Она передала Дмитрию Павловичу сущность беседы с адвокатом, совет его поручить дело Савину, согласие последнего и приезд его в Петербург.

– Дорогие мои, из этого ничего не выйдет… Такое подозрение и бессмысленно и возмутительно, – сказал Сиротинин.

– А для нас всех, а также, говоришь ты, и для судебного следователя, которому я сегодня высказала все свои соображения…

– Ты?

– Да, я… Для нас всех, повторяю я, это даже не подозрение, а полная уверенность…

– Это невозможно… Он такой душевный человек…

– Весьма возможно, что он орудие в руках других, и это даже вернее всего… Ясно одно, что деньги взял он…

– Нет.

– Значит взял их ты! – вспылила Дубянская.

– Лиза!

– Ты не брал, значит взял он… Да что говорить об этом, ведь поверишь же ты, когда он сам в этом сознается?

– Он… сам… сознается… Голубчик, ты… расстроена…

– Пусть… Считай меня хоть помешанной, а я говорю тебе, что он сам сознается… Его доведут до этого… Его заставят…

– Если он сознается, то, конечно, я поверю… Но не иначе…

– Иначе и не может быть…

– Страшное затеяли вы дело…

– Чего же тут страшного?.. Отыскивать правду?.. Страшное было бы дело, если бы ты был обвинен и сослан…

– Это так и будет…

– Посмотрим… Для моих отношений к тебе это все равно… Никакой приговор суда меня не убедит в твоей виновности… И в Сибири я буду любить тебя точно так же, как люблю теперь…

– Это для меня выше всех оправданий…

– Напрасно… Я хлопочу не для себя и даже не для тебя… Я хлопочу из-за торжества правды… Правда для человека должна быть выше всего…

– Даже выше любви?

– Не выше, так как в любви должна быть прежде всего правда…

– О, ты моя дорогая энтузиастка! Я рад, что ты утешаешься этой иллюзией и поддерживаешь мою мать… Она стала куда бодрее… Благодарю тебя…

Назначенный срок свидания миновал, и они расстались.

В тот же день вечером, как мы знаем, Николай Герасимович принес Елизавете Петровне утешительные вести.

Через несколько дней на вечере у полковницы Усовой состоялось знакомство Савина с Сигизмундом Владиславовичем Стоцким.

XIIВ летнем саду

В конце сентября часто выдаются в Петербурге великолепные дни. Кажется, что природа накануне своего увядания собирается с силами и блестит всею роскошью своих дивных красок. Даже сады Петербурга – эти карикатуры зеленых уголков – красуются яркою зеленью своих дерев, омытой осенним дождичком, и как бы подбодренной веющей в воздухе прохладой. Таким осенним прощальным убором красовался Летний сад.
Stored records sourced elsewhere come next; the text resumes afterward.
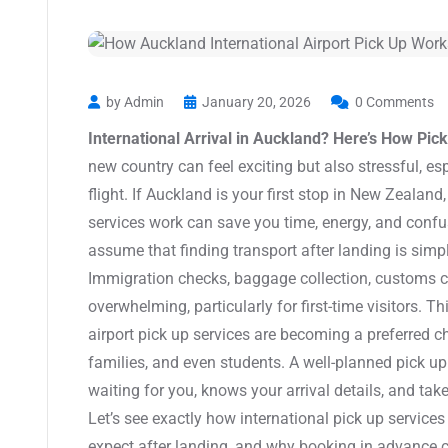
by Admin
January 20, 2026
0 Comments
International Arrival in Auckland? Here’s How Pic
new country can feel exciting but also stressful, esp
flight. If Auckland is your first stop in New Zealan
services work can save you time, energy, and confu
assume that finding transport after landing is simple,
Immigration checks, baggage collection, customs cl
overwhelming, particularly for first-time visitors. T
airport pick up services are becoming a preferred cho
families, and even students. A well-planned pick u
waiting for you, knows your arrival details, and take
Let’s see exactly how international pick up services
expect after landing, and why booking in advance c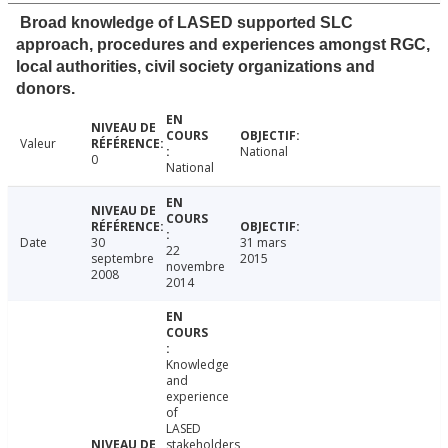
Broad knowledge of LASED supported SLC
approach, procedures and experiences amongst RGC,
local authorities, civil society organizations and
donors.
Valeur
National
0
National
Date
30
31 mars
22
septembre
2015
novembre
2008
2014
Knowledge
and
experience
of
LASED
stakeholders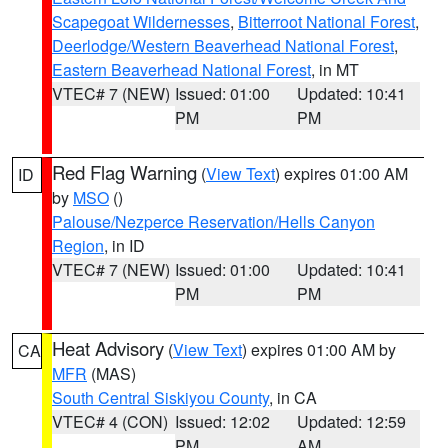
Scapegoat Wildernesses
,
Bitterroot National Forest
,
Deerlodge/Western Beaverhead National Forest
,
Eastern Beaverhead National Forest
, in MT
VTEC# 7 (NEW)
Issued: 01:00
Updated: 10:41
PM
PM
Red Flag Warning
(
View Text
) expires 01:00 AM
ID
by
MSO
()
Palouse/Nezperce Reservation/Hells Canyon
Region
, in ID
VTEC# 7 (NEW)
Issued: 01:00
Updated: 10:41
PM
PM
Heat Advisory
(
View Text
) expires 01:00 AM by
CA
MFR
(MAS)
South Central Siskiyou County
, in CA
VTEC# 4 (CON)
Issued: 12:02
Updated: 12:59
PM
AM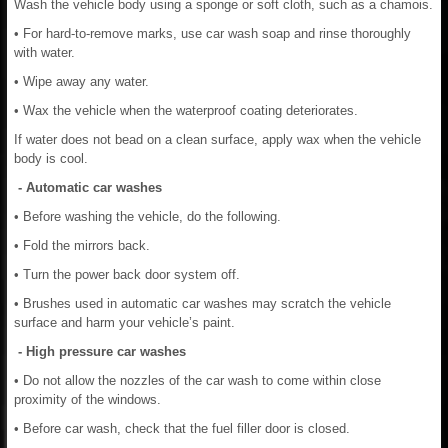
Wash the vehicle body using a sponge or soft cloth, such as a chamois.
• For hard-to-remove marks, use car wash soap and rinse thoroughly
with water.
• Wipe away any water.
• Wax the vehicle when the waterproof coating deteriorates.
If water does not bead on a clean surface, apply wax when the vehicle
body is cool.
- Automatic car washes
• Before washing the vehicle, do the following.
• Fold the mirrors back.
• Turn the power back door system off.
• Brushes used in automatic car washes may scratch the vehicle
surface and harm your vehicle’s paint.
- High pressure car washes
• Do not allow the nozzles of the car wash to come within close
proximity of the windows.
• Before car wash, check that the fuel filler door is closed.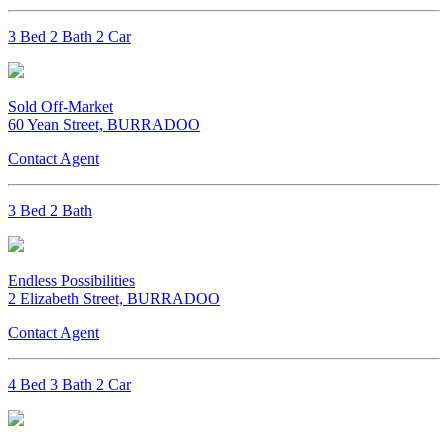
3 Bed 2 Bath 2 Car
Sold Off-Market
60 Yean Street, BURRADOO
Contact Agent
3 Bed 2 Bath
Endless Possibilities
2 Elizabeth Street, BURRADOO
Contact Agent
4 Bed 3 Bath 2 Car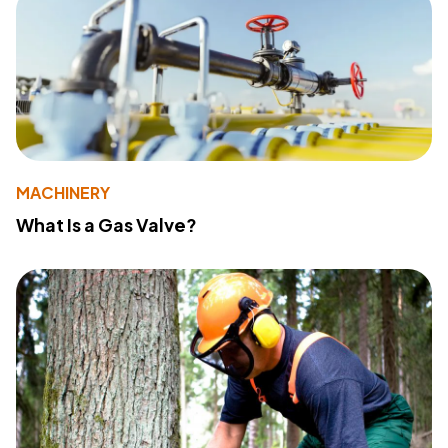
MACHINERY
What Is a Gas Valve?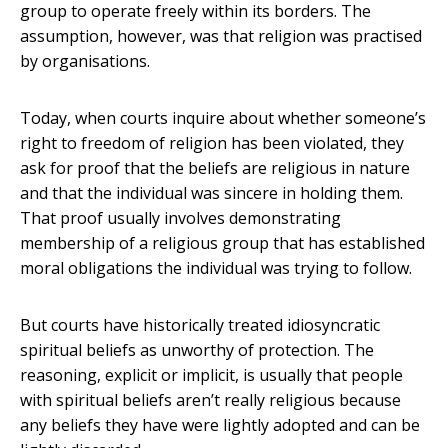
group to operate freely within its borders. The
assumption, however, was that religion was practised
by organisations.
Today, when courts inquire about whether someone’s
right to freedom of religion has been violated, they
ask for proof that the beliefs are religious in nature
and that the individual was sincere in holding them.
That proof usually involves demonstrating
membership of a religious group that has established
moral obligations the individual was trying to follow.
But courts have historically treated idiosyncratic
spiritual beliefs as unworthy of protection. The
reasoning, explicit or implicit, is usually that people
with spiritual beliefs aren’t really religious because
any beliefs they have were lightly adopted and can be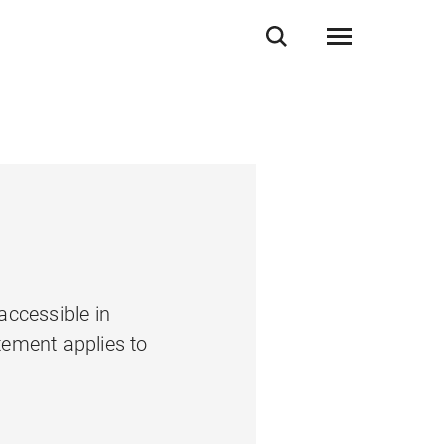
accessible in
tement applies to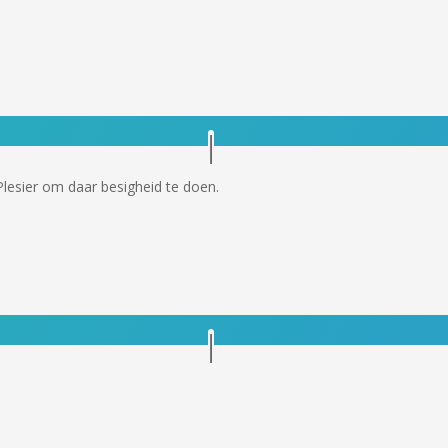
Plesier om daar besigheid te doen.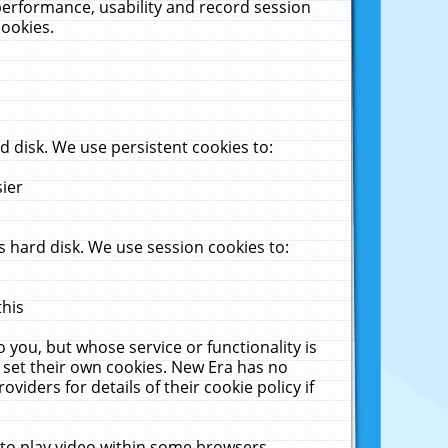
performance, usability and record session
cookies.
 disk. We use persistent cookies to:
sier
 hard disk. We use session cookies to:
this
 you, but whose service or functionality is
 set their own cookies. New Era has no
viders for details of their cookie policy if
 to play video within some browsers.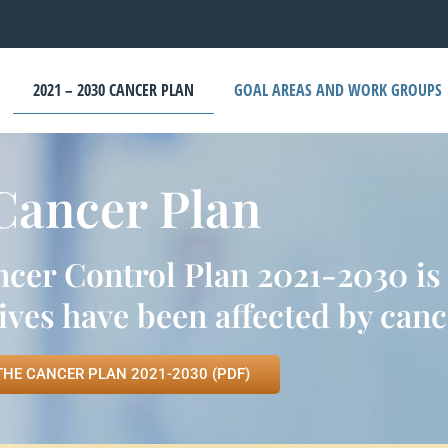
2021 – 2030 CANCER PLAN
GOAL AREAS AND WORK GROUPS
Cancer Plan
r Control Plan 2021-2030 is d
ves have been affected by canc
THE CANCER PLAN 2021-2030 (PDF)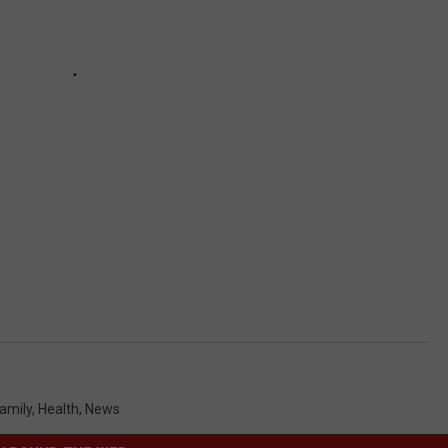
amily
,
Health
,
News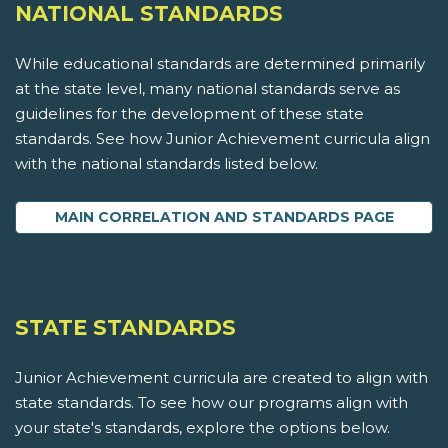
NATIONAL STANDARDS
While educational standards are determined primarily
at the state level, many national standards serve as
guidelines for the development of these state
standards. See how Junior Achievement curricula align
with the national standards listed below.
MAIN CORRELATION AND STANDARDS PAGE
STATE STANDARDS
Junior Achievement curricula are created to align with
state standards. To see how our programs align with
your state's standards, explore the options below.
Был воскресный день, третий час пополудни.

Графиня Надежда Корнильевна Вельская шагом прогулки шла по средней аллее сада.

Доктор прописал ей моцион, и она ежедневно, по возвращении в город в половине сентября, ездила в Летний сад и два или три раза проходила его.

Эти прогулки составляли даже развлечение в ее скучной, однообразной жизни, среди обстановки того иногда настоящего, а зачастую кажущегося, злата, через которое, по выражению русской песни, льются еще более горькие слезы.